- **Provided material**
Start of Block

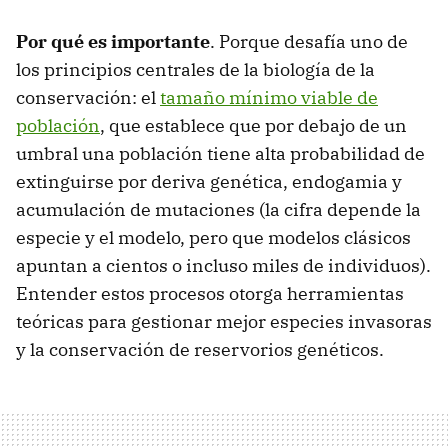
Por qué es importante
. Porque desafía uno de
los principios centrales de la biología de la
conservación: el
tamaño mínimo viable de
población
, que establece que por debajo de un
umbral una población tiene alta probabilidad de
extinguirse por deriva genética, endogamia y
acumulación de mutaciones (la cifra depende la
especie y el modelo, pero que modelos clásicos
apuntan a cientos o incluso miles de individuos).
Entender estos procesos otorga herramientas
teóricas para gestionar mejor especies invasoras
y la conservación de reservorios genéticos.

End of Block

- **Work required**
Set down only these lines, exactly: the one containing "extinguirse por deriva genética, endogamia y" and each line after it through the end of the entries above.

- **Answer section**
extinguirse por deriva genética, endogamia y
acumulación de mutaciones (la cifra depende la
especie y el modelo, pero que modelos clásicos
apuntan a cientos o incluso miles de individuos).
Entender estos procesos otorga herramientas
teóricas para gestionar mejor especies invasoras
y la conservación de reservorios genéticos.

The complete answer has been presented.